The good news is that, in seven years of umpiring amateur baseball games in the Baltimore area, Frank Handley has had to give the thumb to only five adults. The bad news is he had to do it again a couple of weeks ago. But we're going to turn a negative into a positive today. We're going to get the message out — a reminder, really — that parents need to keep the ugly under control and set a good example for children.

And parents who see and hear another behaving badly need to speak up.

The story comes to us from Nancy Turner, who was so upset at what she saw during a Baltimore County recreational baseball tournament that she wrote me a detailed email about it.

The game, on a Sunday morning in May, was for 11- and 12-year-olds. One team was from Harford County, the other from Baltimore County. Handley was the only umpire.

"I don't claim to be an expert on baseball," Turner wrote, "but I am fairly familiar with the game, and this umpire, who was working alone, did a great job. His strike zone was consistent and he hustled out from behind home plate in order to make accurate calls on all the bases."

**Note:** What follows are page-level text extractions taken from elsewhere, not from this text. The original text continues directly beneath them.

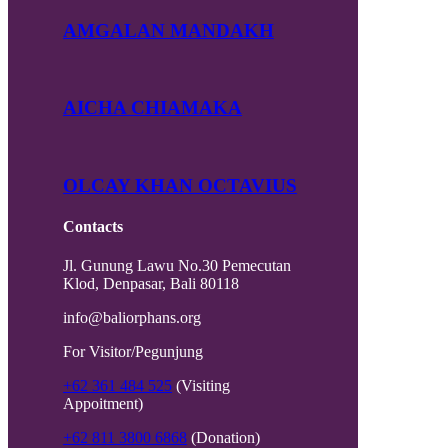
AMGALAN MANDAKH
AICHA CHIAMAKA
OLCAY KHAN OCTAVIUS
Contacts
Jl. Gunung Lawu No.30 Pemecutan
Klod, Denpasar, Bali 80118
info@baliorphans.org
For Visitor/Pegunjung
+62 361 484 525
(Visiting
Appoitment)
+62 811 3800 6868
(Donation)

Apparently not everyone shared this opinion.

"One parent [from the Harford County team] got kicked off the premises because of his terribly foul language and threats to the umpire," Turner reported. "The umpire had to be escorted to his car at the end of the game because this irate parent claimed that he was going to be waiting for the umpire in the parking lot. Once this parent was asked to leave, he was so angry that he yanked on the leash of his dog so hard that I literally cringed. The dog flew in the air. A bystander confronted the man on his abusive treatment of the dog, and the man said it was his dog and he could do what he wanted."

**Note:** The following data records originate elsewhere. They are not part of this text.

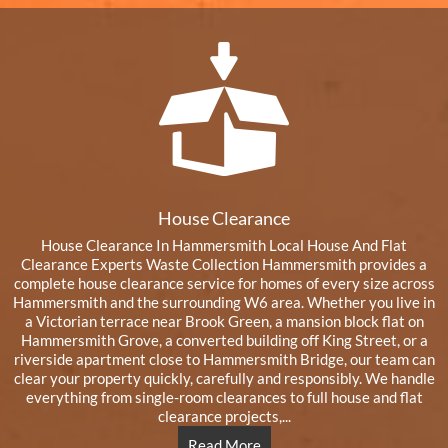
House Clearance
House Clearance In Hammersmith Local House And Flat
Clearance Experts Waste Collection Hammersmith provides a
complete house clearance service for homes of every size across
Hammersmith and the surrounding W6 area. Whether you live in
a Victorian terrace near Brook Green, a mansion block flat on
Hammersmith Grove, a converted building off King Street, or a
riverside apartment close to Hammersmith Bridge, our team can
clear your property quickly, carefully and responsibly. We handle
everything from single-room clearances to full house and flat
clearance projects,...
Read More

Turner's account was verified by Handley and by the Middle River Recreation Council.

Handley said there had been a lot of chirping by some parents throughout the game.

"In the bottom of the sixth," he wrote in his report of the incident, "there were runners on first and second and it was a tie game with one out. A [Harford] player hit a pop up to left field and the runner on second did not tag the base. The throw beat the runner back to the bag and it wasn't even close, so it was a double play to end the inning."

That, says Handley, is what provoked the dad, who blasted him with profanities. Handley ordered the man to leave, and there were more profanities.

"At the conclusion of the game," the umpire wrote, "a gentleman in the crowd heard the threats and escorted me to my truck to ensure there wouldn't be any problems."

Turner noticed something else during the game: A coach loudly criticizing one of his players for being called out at home plate. "The player ended up so hysterical that he could not continue playing in the game," she said.

Handley also noticed that depressing moment, and Mike Schneider, community liaison with the Baltimore County Department of Recreation and Parks, confirmed Turner's account. Schneider said disciplinary action has been taken against the ejected parent and the team.

"The behaviors are not acceptable under any circumstances," Schneider said. "We know full well that adult role modeling has a huge influence on the youngsters participating in all activities."

Turner was shocked: "Have recreation sports gotten so competitive that an 11-12 baseball game results in cursing, verbal threats to the official, animal abuse, and humiliating children? Is winning a game that important?"

Of course not.

In the clear light of reason and wise perspective, all parents would remember the admonitions about sportsmanship, civility and supportiveness at all times. Dads, in particular, like to think we are reasonable men, never succumbing to the dark angels of macho competitiveness, always encouraging fair play. But, in my experience — including 10 years as a volunteer youth sports administrator — guys caused the most problems, presumably on behalf of their children.

They end up humiliating their children, and embarrassing themselves.

I've had my brush with stupid-dad stuff in youth sports, and regret the slip to this day.

There's a cure for stupid-dad stuff: You have to remember what it was like to be 11 or 12, trying to prove you could handle a hard ground ball or make it all the way from second to home on a line drive to right. Out or safe, win or lose, the last thing you wanted was your father sucking the air out of the infield.

Kids are forgiving, but they also scar easily. They need examples of civility, not ugliness. They need to be supported, not belittled.

This has been a public service message of Nancy Turner, Frank Handley, the Middle River Recreation Council and this columnist.